Write out the data below in full, unchanged, minus the images.

━━━━━━━━

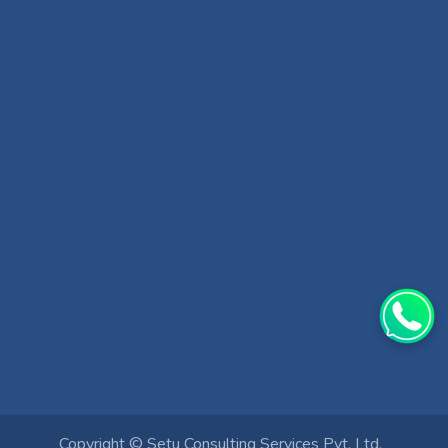
Copyright ©
Setu Consulting Services Pvt. Ltd.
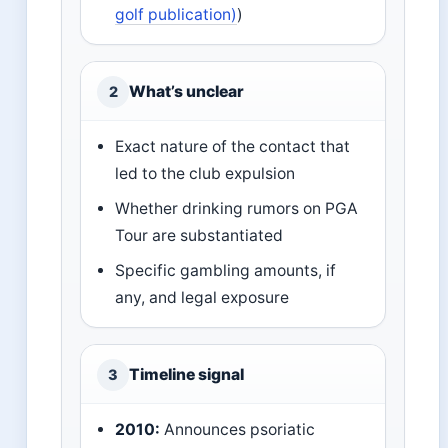
golf publication)
)
What’s unclear
2
Exact nature of the contact that
led to the club expulsion
Whether drinking rumors on PGA
Tour are substantiated
Specific gambling amounts, if
any, and legal exposure
Timeline signal
3
2010:
Announces psoriatic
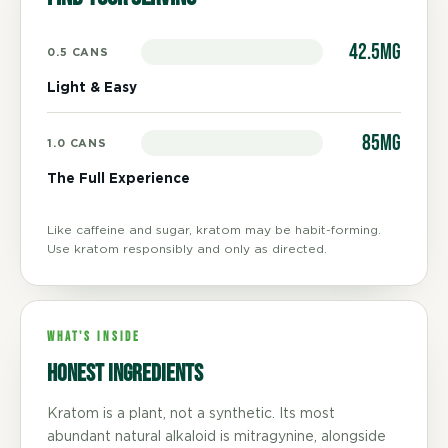
42.5mg
0.5 CANS
Light & Easy
85mg
1.0 CANS
The Full Experience
Like caffeine and sugar, kratom may be habit-forming.
Use kratom responsibly and only as directed.
WHAT'S INSIDE
Honest ingredients
Kratom is a plant, not a synthetic. Its most
abundant natural alkaloid is mitragynine, alongside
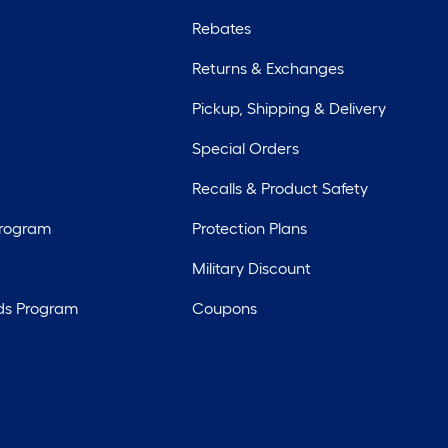
Rebates
Returns & Exchanges
Pickup, Shipping & Delivery
Special Orders
Recalls & Product Safety
Program
Protection Plans
Military Discount
ds Program
Coupons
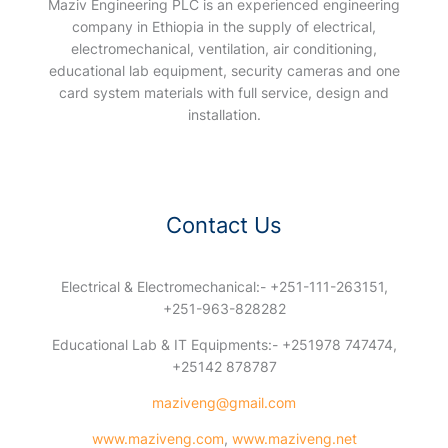
Maziv Engineering PLC is an experienced engineering
company in Ethiopia in the supply of electrical,
electromechanical, ventilation, air conditioning,
educational lab equipment, security cameras and one
card system materials with full service, design and
installation.
Contact Us
Electrical & Electromechanical:- +251-111-263151,
+251-963-828282
Educational Lab & IT Equipments:- +251978 747474,
+25142 878787
maziveng@gmail.com
www.maziveng.com
,
www.maziveng.net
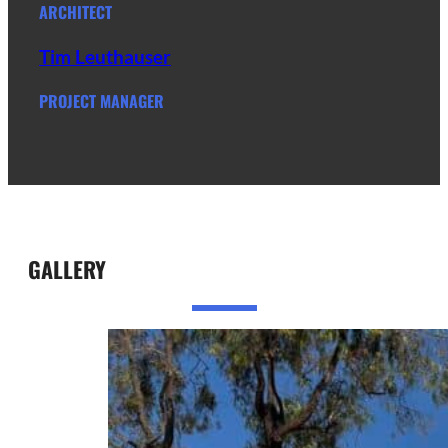
ARCHITECT
Tim Leuthauser
PROJECT MANAGER
GALLERY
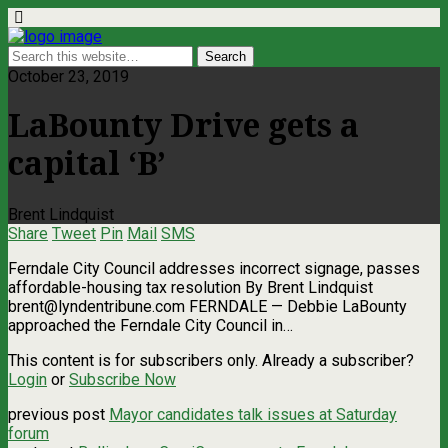
October 23, 2019
LaBounty Drive gets a
capital ‘B’
Brent Lindquist
Share
Tweet
Pin
Mail
SMS
Ferndale City Council addresses incorrect signage, passes
affordable-housing tax resolution By Brent Lindquist
brent@lyndentribune.com
FERNDALE — Debbie LaBounty
approached the Ferndale City Council in…
This content is for subscribers only. Already a subscriber?
Login
or
Subscribe Now
previous post
Mayor candidates talk issues at Saturday
forum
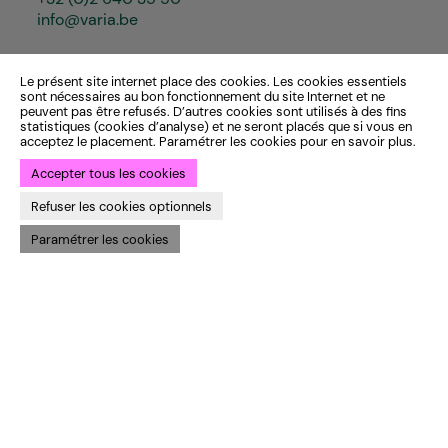
info@varia.be
Le présent site internet place des cookies. Les cookies essentiels
sont nécessaires au bon fonctionnement du site Internet et ne
peuvent pas être refusés. D’autres cookies sont utilisés à des fins
statistiques (cookies d’analyse) et ne seront placés que si vous en
acceptez le placement. Paramétrer les cookies pour en savoir plus.
Accepter tous les cookies
Refuser les cookies optionnels
Paramétrer les cookies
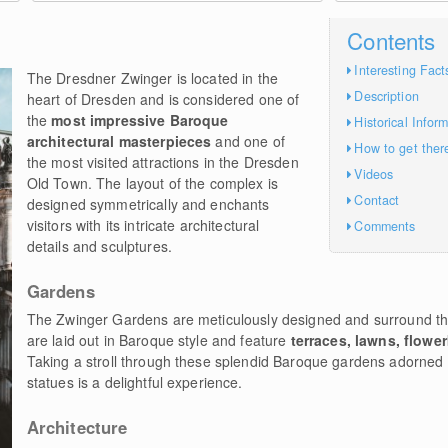
Contents
Interesting Fact
The Dresdner Zwinger is located in the
Description
heart of Dresden and is considered one of
the
most impressive Baroque
Historical Infor
architectural masterpieces
and one of
How to get ther
the most visited attractions in the Dresden
Videos
Old Town. The layout of the complex is
Contact
designed symmetrically and enchants
visitors with its intricate architectural
Comments
details and sculptures.
Gardens
The Zwinger Gardens are meticulously designed and surround th
are laid out in Baroque style and feature
terraces, lawns, flowe
Taking a stroll through these splendid Baroque gardens adorned 
statues is a delightful experience.
Architecture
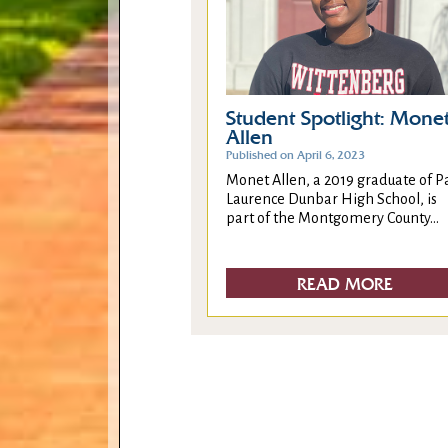
Student Spotlight: Mone
Allen
Published on April 6, 2023
Monet Allen, a 2019 graduate of P
Laurence Dunbar High School, is
part of the Montgomery County...
READ MORE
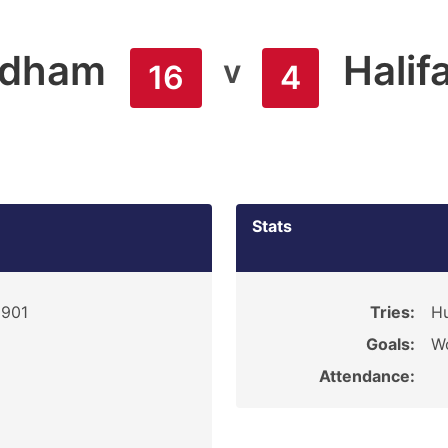
ldham
Halif
v
16
4
Stats
1901
Tries:
Hu
Goals:
Wo
Attendance:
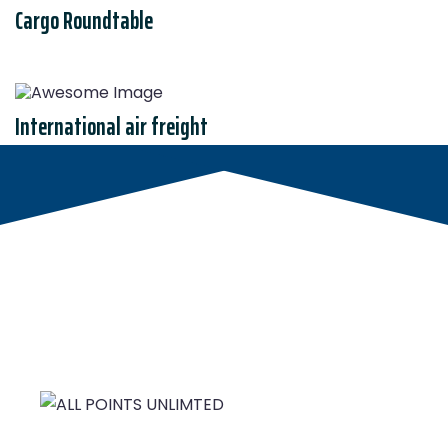
Cargo Roundtable
International air freight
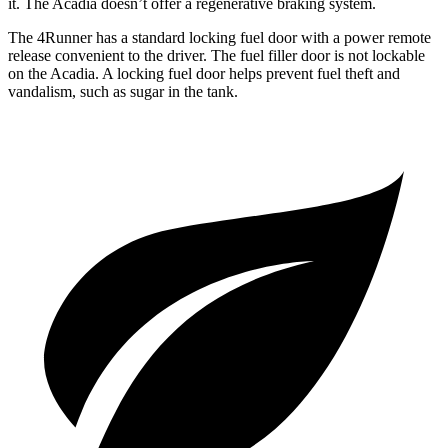
it. The Acadia doesn’t offer a regenerative braking system.
The 4Runner has a standard locking fuel door with a power remote
release convenient to the driver. The fuel filler door is not lockable
on the Acadia. A locking fuel door helps prevent fuel theft and
vandalism, such as sugar in the tank.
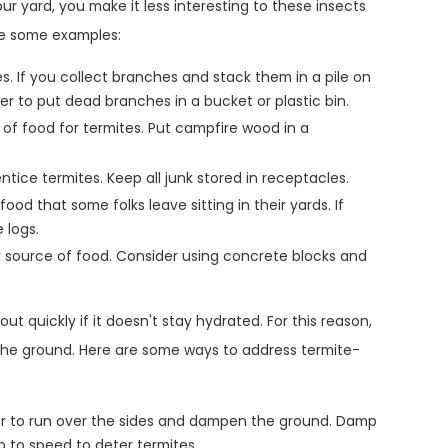
 yard, you make it less interesting to these insects
are some examples:
s. If you collect branches and stack them in a pile on
tter to put dead branches in a bucket or plastic bin.
 of food for termites. Put campfire wood in a
 entice termites. Keep all junk stored in receptacles.
ood that some folks leave sitting in their yards. If
 logs.
 source of food. Consider using concrete blocks and
out quickly if it doesn't stay hydrated. For this reason,
 the ground. Here are some ways to address termite-
r to run over the sides and dampen the ground. Damp
p to speed to deter termites.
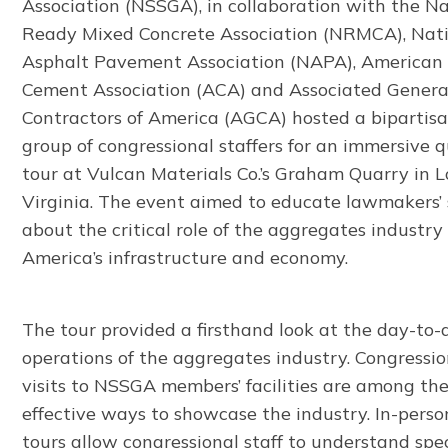
Association (NSSGA), in collaboration with the N
Ready Mixed Concrete Association (NRMCA), Nat
Asphalt Pavement Association (NAPA), American
Cement Association (ACA) and Associated Genera
Contractors of America (AGCA) hosted a bipartis
group of congressional staffers for an immersive 
tour at Vulcan Materials Co.’s Graham Quarry in L
Virginia. The event aimed to educate lawmakers’ 
about the critical role of the aggregates industry 
America’s infrastructure and economy.
The tour provided a firsthand look at the day-to-
operations of the aggregates industry. Congressio
visits to NSSGA members’ facilities are among th
effective ways to showcase the industry. In-perso
tours allow congressional staff to understand spec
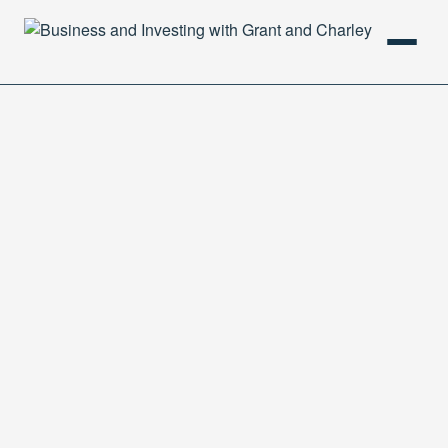
HOME
PODCAST
ABOUT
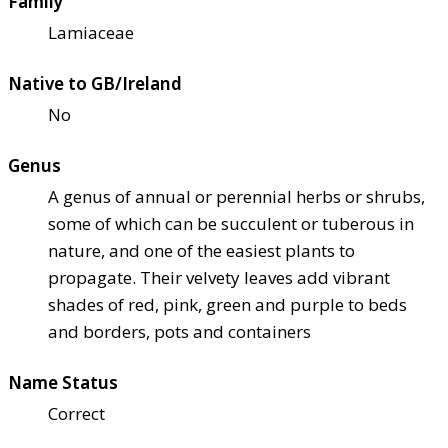
Family
Lamiaceae
Native to GB/Ireland
No
Genus
A genus of annual or perennial herbs or shrubs,
some of which can be succulent or tuberous in
nature, and one of the easiest plants to
propagate. Their velvety leaves add vibrant
shades of red, pink, green and purple to beds
and borders, pots and containers
Name Status
Correct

━━━━━━━━

#### Completed exercise
Copyright ©
Setu Consulting Services Pvt. Ltd.
golf publication)
)
What’s unclear
2
Exact nature of the contact that
led to the club expulsion
Whether drinking rumors on PGA
Tour are substantiated
Specific gambling amounts, if
any, and legal exposure
Timeline signal
3
2010:
Announces psoriatic
42.5mg
0.5 CANS
Light & Easy
85mg
1.0 CANS
The Full Experience
Like caffeine and sugar, kratom may be habit-forming.
Use kratom responsibly and only as directed.
WHAT'S INSIDE
Honest ingredients
Kratom is a plant, not a synthetic. Its most
abundant natural alkaloid is mitragynine, alongside
Rebates
Returns & Exchanges
Pickup, Shipping & Delivery
Special Orders
Recalls & Product Safety
Program
Protection Plans
Military Discount
ds Program
Coupons
Maziv Engineering PLC is an experienced engineering
company in Ethiopia in the supply of electrical,
electromechanical, ventilation, air conditioning,
educational lab equipment, security cameras and one
card system materials with full service, design and
installation.
Contact Us
Electrical & Electromechanical:- +251-111-263151,
+251-963-828282
Educational Lab & IT Equipments:- +251978 747474,
+25142 878787
maziveng@gmail.com
www.maziveng.com
,
www.maziveng.net
ARCHITECT
Tim Leuthauser
PROJECT MANAGER
GALLERY
October 23, 2019
LaBounty Drive gets a
capital ‘B’
Brent Lindquist
Share
Tweet
Pin
Mail
SMS
Ferndale City Council addresses incorrect signage, passes
affordable-housing tax resolution By Brent Lindquist
brent@lyndentribune.com
FERNDALE — Debbie LaBounty
approached the Ferndale City Council in…
This content is for subscribers only. Already a subscriber?
Login
or
Subscribe Now
previous post
Mayor candidates talk issues at Saturday
forum
info@varia.be
Le présent site internet place des cookies. Les cookies essentiels
sont nécessaires au bon fonctionnement du site Internet et ne
peuvent pas être refusés. D’autres cookies sont utilisés à des fins
statistiques (cookies d’analyse) et ne seront placés que si vous en
acceptez le placement. Paramétrer les cookies pour en savoir plus.
Accepter tous les cookies
Refuser les cookies optionnels
Paramétrer les cookies
Contents
Interesting Fact
The Dresdner Zwinger is located in the
Description
heart of Dresden and is considered one of
the
most impressive Baroque
Historical Infor
architectural masterpieces
and one of
How to get ther
the most visited attractions in the Dresden
Videos
Old Town. The layout of the complex is
Contact
designed symmetrically and enchants
visitors with its intricate architectural
Comments
details and sculptures.
Gardens
The Zwinger Gardens are meticulously designed and surround th
are laid out in Baroque style and feature
terraces, lawns, flowe
Taking a stroll through these splendid Baroque gardens adorned 
statues is a delightful experience.
Architecture
Student Spotlight: Mone
Allen
Published on April 6, 2023
Monet Allen, a 2019 graduate of P
Laurence Dunbar High School, is
part of the Montgomery County...
READ MORE
ldham
Halif
v
16
4
Stats
1901
Tries:
Hu
Goals:
Wo
Attendance:
Cargo Roundtable
International air freight
it. The Acadia doesn’t offer a regenerative braking system.
The 4Runner has a standard locking fuel door with a power remote
release convenient to the driver. The fuel filler door is not lockable
on the Acadia. A locking fuel door helps prevent fuel theft and
vandalism, such as sugar in the tank.
 yard, you make it less interesting to these insects
are some examples:
s. If you collect branches and stack them in a pile on
tter to put dead branches in a bucket or plastic bin.
 of food for termites. Put campfire wood in a
 entice termites. Keep all junk stored in receptacles.
ood that some folks leave sitting in their yards. If
 logs.
 source of food. Consider using concrete blocks and
out quickly if it doesn't stay hydrated. For this reason,
 the ground. Here are some ways to address termite-
r to run over the sides and dampen the ground. Damp
p to speed to deter termites.
Association (NSSGA), in collaboration with the N
Ready Mixed Concrete Association (NRMCA), Nat
Asphalt Pavement Association (NAPA), American
Cement Association (ACA) and Associated Genera
Contractors of America (AGCA) hosted a bipartis
group of congressional staffers for an immersive 
tour at Vulcan Materials Co.’s Graham Quarry in L
Virginia. The event aimed to educate lawmakers’ 
about the critical role of the aggregates industry 
America’s infrastructure and economy.
The tour provided a firsthand look at the day-to-
operations of the aggregates industry. Congressio
visits to NSSGA members’ facilities are among th
effective ways to showcase the industry. In-perso
tours allow congressional staff to understand spec
HOME
PODCAST
ABOUT
Family
Lamiaceae
Native to GB/Ireland
No
Genus
A genus of annual or perennial herbs or shrubs,
some of which can be succulent or tuberous in
nature, and one of the easiest plants to
propagate. Their velvety leaves add vibrant
shades of red, pink, green and purple to beds
and borders, pots and containers
Name Status
Correct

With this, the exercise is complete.